What merge( ) has done is to link every row in inaug.new to the matching row in affiliation.

We could have saved ourselves some work if we had defined party affiliations for presidents, not years, as some presidents appear multiple times in our data frame. (And we even have two different presidents with the same name and same affiliation in our data.) So we could also say:

affiliation = data.frame(president = c("Kennedy", "Johnson", "Nixon", "Carter", "Reagan", "Bush", "Clinton", "Obama"), party = c("D", "D", "R", "D", "R", "R", "D", "D"))

But now affiliation is a data frame with 9 rows, and inaug.new has 13 rows. What will merge( ) do?

merge(inaug.new, affiliation, by = "president")

It actually does the right thing: It links each row in inaug.new to the single matching row in affiliation. After all, there is only one affiliation row with the right president name that each row in inaug.new could link to.

We save this new data frame to inaug.new, with the effect that we update the data frame to have a column named party.

inaug.new = merge(inaug.new, affiliation, by = "president")


Now suppose we wanted to know how often "freedom" was used by the Republican vs. the Democratic candidates.

We can just use a constraint:

> sum(inaug.new[inaug.new$party == "D",]$freedom)

[1] 18

> sum(inaug.new[inaug.new$party == "R",]$freedom)

[1] 66

(Although if we were really interested in this, we should use relative frequencies, not absolute frequencies. )

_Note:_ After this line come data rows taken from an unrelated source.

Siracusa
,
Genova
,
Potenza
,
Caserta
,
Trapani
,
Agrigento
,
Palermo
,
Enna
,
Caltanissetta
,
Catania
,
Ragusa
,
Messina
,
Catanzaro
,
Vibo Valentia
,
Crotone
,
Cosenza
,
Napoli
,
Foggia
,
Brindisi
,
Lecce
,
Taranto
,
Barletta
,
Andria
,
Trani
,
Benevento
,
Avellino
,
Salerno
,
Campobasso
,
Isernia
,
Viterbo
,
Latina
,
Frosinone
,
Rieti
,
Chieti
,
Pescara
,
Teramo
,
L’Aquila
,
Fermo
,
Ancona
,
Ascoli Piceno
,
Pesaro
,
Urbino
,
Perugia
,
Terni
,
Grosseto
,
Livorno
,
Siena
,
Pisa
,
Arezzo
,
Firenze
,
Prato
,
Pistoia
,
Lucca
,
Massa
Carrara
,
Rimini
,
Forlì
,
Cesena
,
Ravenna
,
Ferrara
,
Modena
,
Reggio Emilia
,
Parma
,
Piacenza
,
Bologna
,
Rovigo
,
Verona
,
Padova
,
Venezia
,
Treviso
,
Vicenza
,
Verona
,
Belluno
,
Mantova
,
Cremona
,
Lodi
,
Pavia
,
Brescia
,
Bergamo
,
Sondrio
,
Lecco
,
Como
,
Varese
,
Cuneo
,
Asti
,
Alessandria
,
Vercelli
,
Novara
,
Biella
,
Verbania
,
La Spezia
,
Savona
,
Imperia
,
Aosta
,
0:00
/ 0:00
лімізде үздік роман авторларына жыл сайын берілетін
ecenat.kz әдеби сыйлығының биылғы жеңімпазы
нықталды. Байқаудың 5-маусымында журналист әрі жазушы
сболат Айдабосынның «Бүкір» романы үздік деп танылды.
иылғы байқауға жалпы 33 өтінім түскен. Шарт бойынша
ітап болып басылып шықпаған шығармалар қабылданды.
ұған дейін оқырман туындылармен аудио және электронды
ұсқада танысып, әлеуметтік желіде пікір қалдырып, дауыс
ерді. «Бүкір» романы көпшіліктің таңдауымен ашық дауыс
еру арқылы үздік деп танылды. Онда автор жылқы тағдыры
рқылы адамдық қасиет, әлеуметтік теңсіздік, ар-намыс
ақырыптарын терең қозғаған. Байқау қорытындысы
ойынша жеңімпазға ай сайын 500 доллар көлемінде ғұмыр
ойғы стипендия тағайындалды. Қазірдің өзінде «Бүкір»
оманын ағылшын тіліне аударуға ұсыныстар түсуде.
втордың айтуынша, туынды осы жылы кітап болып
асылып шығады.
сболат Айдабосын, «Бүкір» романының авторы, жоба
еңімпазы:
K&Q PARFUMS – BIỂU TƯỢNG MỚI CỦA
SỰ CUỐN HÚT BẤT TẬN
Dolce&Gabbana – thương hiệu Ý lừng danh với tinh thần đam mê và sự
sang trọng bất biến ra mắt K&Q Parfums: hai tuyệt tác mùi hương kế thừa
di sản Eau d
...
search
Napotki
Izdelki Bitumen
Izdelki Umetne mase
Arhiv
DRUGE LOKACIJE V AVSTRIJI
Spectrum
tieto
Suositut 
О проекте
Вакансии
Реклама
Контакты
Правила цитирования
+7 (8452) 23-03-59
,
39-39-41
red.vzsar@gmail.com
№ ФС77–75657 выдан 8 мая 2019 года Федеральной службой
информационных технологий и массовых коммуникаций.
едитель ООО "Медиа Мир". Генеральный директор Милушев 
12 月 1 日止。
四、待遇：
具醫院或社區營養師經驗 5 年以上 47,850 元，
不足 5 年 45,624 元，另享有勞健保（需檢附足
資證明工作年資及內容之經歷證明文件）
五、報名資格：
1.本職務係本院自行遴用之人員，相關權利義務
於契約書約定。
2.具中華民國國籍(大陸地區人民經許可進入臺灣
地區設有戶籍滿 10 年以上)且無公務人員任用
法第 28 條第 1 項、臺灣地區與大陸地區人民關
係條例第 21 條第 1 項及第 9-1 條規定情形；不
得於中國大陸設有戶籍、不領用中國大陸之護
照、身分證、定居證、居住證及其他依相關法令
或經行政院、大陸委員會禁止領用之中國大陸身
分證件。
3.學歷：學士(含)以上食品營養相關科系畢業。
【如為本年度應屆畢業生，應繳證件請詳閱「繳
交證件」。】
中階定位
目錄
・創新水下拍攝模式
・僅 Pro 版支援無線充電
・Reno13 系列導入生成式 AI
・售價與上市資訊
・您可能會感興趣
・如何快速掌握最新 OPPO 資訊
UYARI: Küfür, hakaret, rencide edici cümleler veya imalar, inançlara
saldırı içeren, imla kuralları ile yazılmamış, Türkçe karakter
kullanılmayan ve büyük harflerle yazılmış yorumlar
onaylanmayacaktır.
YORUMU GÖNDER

Or, if we want to do a lot of processing on the Republicans versus the Democrats separately, we can give names to the two sub-data frames:

> inaug.new.d = inaug.new[inaug.new$party == "D",]

> inaug.new.r = inaug.new[inaug.new$party == "R",]

> sum(inaug.new.d$freedom)

[1] 18

> sum(inaug.new.r$freedom)

[1] 66

Or better with relative frequencies:

> sum(inaug.new.d$freedom)/sum(inaug.new.d$length)

[1] 0.001540568

> sum(inaug.new.r$freedom)/sum(inaug.new.r$length)

[1] 0.003856492

And there is a third option: We can use the R function aggregate( ). It  first divides a data frame up into sub-data frames according to the value of some columns (for example party), and then applies a function (for example sum()) to each sub-data frame separately. Note that it does not return the sub-data frames, it only returns the results from each group:

> aggregate(inaug.new$freedom, list(inaug.new$party), sum)

  Group.1  x

1       D 18

2       R 66

This says: compute sum() (3rd parameter) over inaug.new$freedom (1st parameter), but do it separately for each value of inaug.new$party (2nd parameter). The 2nd parameter is a list() because we could in principle separate the data frame by more than one column.

Here is the mean length of speeches separately by party:

> aggregate(inaug.new$length, list(inaug.new$party), mean)

  Group.1        x

1       D 1947.333

2       R 2444.857

Other options; You can also define a function yourself that you want to give as a 3rd parameter to aggregate( ). And there are further options for applying functions to whole data frames: tapply, lapply, and sapply, as well as the functions in the package plyr.